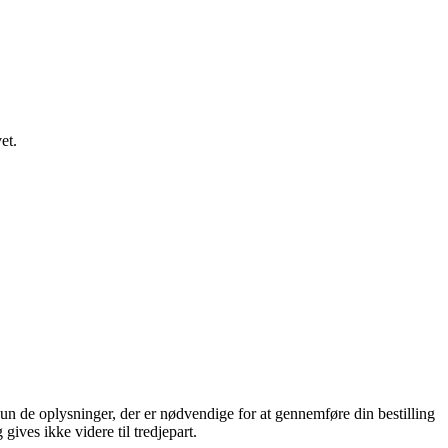
et.
n de oplysninger, der er nødvendige for at gennemføre din bestilling
gives ikke videre til tredjepart.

= Problem =
Could you output the listing word for word, omitting every picture?

= Result for this exercise =
et.
n de oplysninger, der er nødvendige for at gennemføre din bestilling
gives ikke videre til tredjepart.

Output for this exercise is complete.